Nova stapft zum Fenster und mustert die Umgebung des Waldes genau.
"Wenn so die Hölle aussieht, ist es verdammt grün."
"Die Hölle? Wieso gehst du davon aus?"
Sie lacht und wendet sich wieder dem Hill zu.
"Weil Kai Grimwood mich mit seinem Messer durchlöchert hat. Zudem ist mein Haus abgefackelt. Das Heim meiner Kindheit wohlbemerkt, aber danke der Nachfrage."
Cleve schaut sie verwundert an.
"Außerdem rede ich gerade mit einem Typen, der aussehen sollte wie ein verbranntes Toastbrot. Nimm's mir nicht übel, aber den ganzen Halluzinations-Scheiß habe ich durch."
"Das hat wehgetan.", flüstert Cleve.
"Aber wie du siehst bin ich hier. Ich stehe vor dir."
Nova rollt ihre Augen. Sie geht auf Cleve zu und streckt ihre Hand aus, um nach seinen Arm zu greifen. Sie ist der Überzeugung, dass sie so beweisen kann, dass es sich um eine Vision handelt - oder sie wirklich in einer Art Jenseits gefangen ist. Aber als sie den Arm des Hills greift, spürt sie ihn.

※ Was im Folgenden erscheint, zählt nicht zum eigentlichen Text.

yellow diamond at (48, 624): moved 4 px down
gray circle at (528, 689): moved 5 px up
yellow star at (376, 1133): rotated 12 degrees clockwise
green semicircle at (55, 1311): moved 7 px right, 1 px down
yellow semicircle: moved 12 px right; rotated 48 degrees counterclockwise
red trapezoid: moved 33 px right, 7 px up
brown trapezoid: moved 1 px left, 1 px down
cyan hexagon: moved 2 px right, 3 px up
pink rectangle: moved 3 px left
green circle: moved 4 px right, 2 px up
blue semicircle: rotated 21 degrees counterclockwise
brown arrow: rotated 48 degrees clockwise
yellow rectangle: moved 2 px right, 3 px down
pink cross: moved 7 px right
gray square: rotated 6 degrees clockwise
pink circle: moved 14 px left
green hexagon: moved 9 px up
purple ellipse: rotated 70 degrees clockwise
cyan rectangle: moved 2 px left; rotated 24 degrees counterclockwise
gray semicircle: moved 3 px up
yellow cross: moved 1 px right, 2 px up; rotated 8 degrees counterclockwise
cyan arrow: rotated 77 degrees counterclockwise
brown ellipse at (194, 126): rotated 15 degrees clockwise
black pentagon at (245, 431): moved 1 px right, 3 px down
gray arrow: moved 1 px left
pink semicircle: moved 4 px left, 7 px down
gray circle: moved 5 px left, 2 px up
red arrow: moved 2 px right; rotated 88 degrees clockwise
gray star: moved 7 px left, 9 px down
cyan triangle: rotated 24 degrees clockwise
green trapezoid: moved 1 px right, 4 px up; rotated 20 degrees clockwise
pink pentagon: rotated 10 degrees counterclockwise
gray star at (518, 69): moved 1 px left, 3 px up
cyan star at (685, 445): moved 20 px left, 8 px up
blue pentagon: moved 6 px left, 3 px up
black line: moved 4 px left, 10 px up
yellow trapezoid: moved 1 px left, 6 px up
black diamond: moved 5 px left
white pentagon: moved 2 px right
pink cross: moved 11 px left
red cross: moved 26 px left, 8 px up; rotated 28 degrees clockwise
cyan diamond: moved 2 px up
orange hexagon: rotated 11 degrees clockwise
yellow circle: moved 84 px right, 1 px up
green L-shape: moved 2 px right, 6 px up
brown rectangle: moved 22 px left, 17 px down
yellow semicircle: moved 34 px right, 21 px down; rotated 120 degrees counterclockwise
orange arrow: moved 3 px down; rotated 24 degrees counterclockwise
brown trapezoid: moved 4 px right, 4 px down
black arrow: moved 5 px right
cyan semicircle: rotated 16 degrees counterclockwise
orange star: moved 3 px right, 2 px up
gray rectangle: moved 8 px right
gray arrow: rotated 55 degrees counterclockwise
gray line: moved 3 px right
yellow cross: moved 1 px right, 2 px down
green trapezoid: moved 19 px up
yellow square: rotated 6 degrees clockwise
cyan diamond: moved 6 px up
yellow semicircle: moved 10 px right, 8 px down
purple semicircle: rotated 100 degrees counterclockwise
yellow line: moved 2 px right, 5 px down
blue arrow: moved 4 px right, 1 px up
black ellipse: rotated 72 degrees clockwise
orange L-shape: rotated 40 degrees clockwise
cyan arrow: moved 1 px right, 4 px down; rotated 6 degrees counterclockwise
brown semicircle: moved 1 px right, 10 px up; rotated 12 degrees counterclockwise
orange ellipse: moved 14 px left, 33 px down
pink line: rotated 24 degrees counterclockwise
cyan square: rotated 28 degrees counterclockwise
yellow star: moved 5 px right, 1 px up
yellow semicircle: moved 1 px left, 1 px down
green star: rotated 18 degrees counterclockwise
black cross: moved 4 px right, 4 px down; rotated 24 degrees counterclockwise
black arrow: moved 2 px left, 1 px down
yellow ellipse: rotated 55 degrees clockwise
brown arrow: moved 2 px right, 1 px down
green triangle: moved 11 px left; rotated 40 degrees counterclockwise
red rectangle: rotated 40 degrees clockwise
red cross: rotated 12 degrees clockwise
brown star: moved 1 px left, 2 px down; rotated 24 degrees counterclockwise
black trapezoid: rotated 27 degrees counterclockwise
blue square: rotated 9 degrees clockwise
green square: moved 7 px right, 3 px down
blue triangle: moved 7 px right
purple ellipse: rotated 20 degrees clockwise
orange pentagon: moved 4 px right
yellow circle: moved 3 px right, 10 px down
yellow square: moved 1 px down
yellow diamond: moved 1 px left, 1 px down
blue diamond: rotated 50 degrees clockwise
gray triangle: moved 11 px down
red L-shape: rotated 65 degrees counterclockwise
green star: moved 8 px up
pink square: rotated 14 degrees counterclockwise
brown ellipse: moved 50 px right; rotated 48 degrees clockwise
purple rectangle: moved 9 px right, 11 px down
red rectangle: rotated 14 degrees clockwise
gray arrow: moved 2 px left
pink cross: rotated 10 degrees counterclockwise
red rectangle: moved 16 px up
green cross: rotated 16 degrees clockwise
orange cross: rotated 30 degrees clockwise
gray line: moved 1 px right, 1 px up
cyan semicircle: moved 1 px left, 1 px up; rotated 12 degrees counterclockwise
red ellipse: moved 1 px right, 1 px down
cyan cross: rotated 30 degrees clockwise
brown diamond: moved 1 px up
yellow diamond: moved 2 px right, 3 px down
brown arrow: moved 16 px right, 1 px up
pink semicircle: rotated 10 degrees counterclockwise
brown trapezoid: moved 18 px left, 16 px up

Sie spürt den Stoff seines Sweatshirts. Jede einzelne Faser. Sie spürt sogar wie seine Adern pulsieren.

Ihre Augen weiten sich, als sie ihn perplex anschaut und zurückweicht.
"Du dachtest wirklich du hättest den Verstand verloren?", fragt Cleve und beginnt fast schon zu lachen.
"Unmöglich... du... Nein!", keucht sie und schaut sich erneut um. Sie erblickt leere Koffer, Sporttaschen die wiederum voll bepackt sind und einen Haufen von Rickys Lieblingsbüchern, welche die provisorischen Regale der Waldhütte füllen.
"Weißt du was auch unmöglich ist?", fragt er und greift nach einem Holzscheid. Er hält ihn in den Kamin, bis das trockene Holz Feuer fängt und er es Nova fast schon vor die Nase hält. Er hebt seine freie Hand und greift ohne zu zögern in den brennenden Scheid. Nova zuckt erschrocken auf, aber ihre Pupillen verkleinern sich relativ schnell, als sie sieht was Cleve mit seiner Aktion aussagen will. Der Hill fühlt keine Schmerzen, ebenso bleibt seine Haut gänzlich unversehrt.
"Du bist immun gegen Feuer...", flüstert sie. Cleve legt den Scheid in den Kamin, wo er sich mit der bereits bestehenden Flamme vereint.
"Eine Anomalie, so wie sich zeigte. Anscheinend sind wir doch garnicht so unterschiedlich, Nova.", lächelt er, woraufhin Novas Emotionen ausbrechen und sie ihm mit offenen Armen um den Hals fällt.
"Ich dache du wärst tot. Deine Mom... ihre Leiche, aber deine war..."
"Nicht da?", flüstert er und streift ihr seicht über den Rücken,
"Es gibt ein paar Dinge die du wissen solltest."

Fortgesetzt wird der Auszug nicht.